Fifita Moala

Personal information
- Full name: Fifita Moala
- Born: 30 August 1980 (age 45) Tonga

Playing information
- Height: 180 cm (5 ft 11 in)
- Weight: 85 kg (13 st 5 lb)
- Position: Wing
Club
| Years | Team | Pld | T | G | FG | P |
| 2000–04 | Melbourne Storm | 39 | 20 | 0 | 0 | 80 |
Representative
| Years | Team | Pld | T | G | FG | P |
| 2000 | Tonga | 3 | 3 | 9 | 0 | 30 |
- Source:

= Fifita Moala =

Tonga international rugby league footballer

Fifita Moala (born 30 August 1980), is a Tongan former professional rugby league footballer who played in the 2000s. He played for the Melbourne Storm from 2000-04. In 2000, Moala played for the Tonga national rugby league team in the 2000 Rugby League World Cup.

==Playing career==
Moala never played junior rugby league, instead playing rugby union at school in Auckland with Kelstrom Boys. Moving to Brisbane, he played with Norths Devils and was a member of Norths' 1998 Queensland Cup Colts Grand Final winning team.
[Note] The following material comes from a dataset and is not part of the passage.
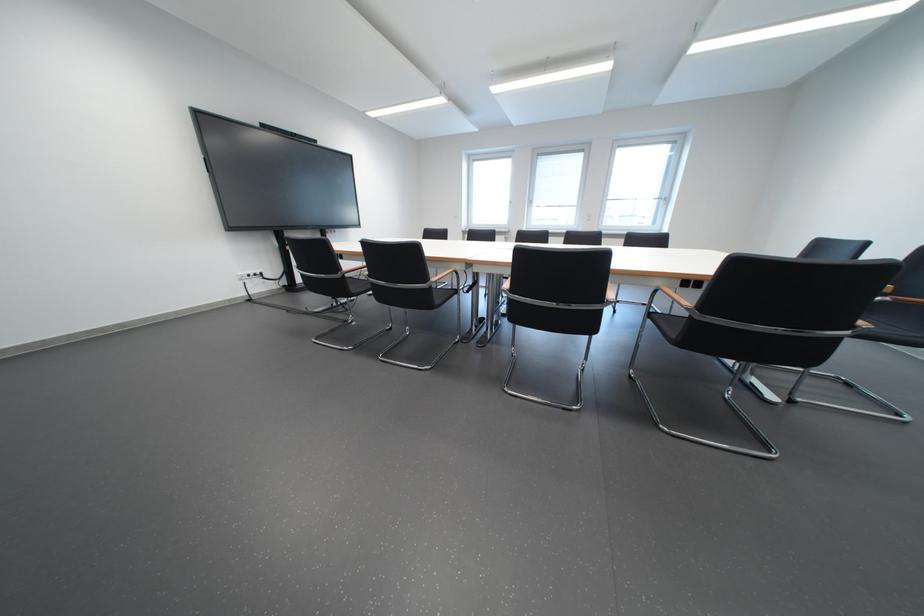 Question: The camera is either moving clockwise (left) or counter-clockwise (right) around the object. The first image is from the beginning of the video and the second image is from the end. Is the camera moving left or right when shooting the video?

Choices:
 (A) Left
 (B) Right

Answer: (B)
In 2000, Moala made his National Rugby League debut for Melbourne Storm in round 13. He made 10 appearances for Melbourne for the 2000 NRL season and was selected to represent Tonga in the 2000 Rugby League World Cup. His international career was curtailed by a serious knee injury sustained during that tournament, which led to Moala missing much of the 2001 Melbourne Storm season.

Moala suffered a second serious knee injury in late 2002, but regained his place in the Melbourne Storm side during the 2003 NRL season. His last NRL game was in round 2 of the 2004 Melbourne Storm season.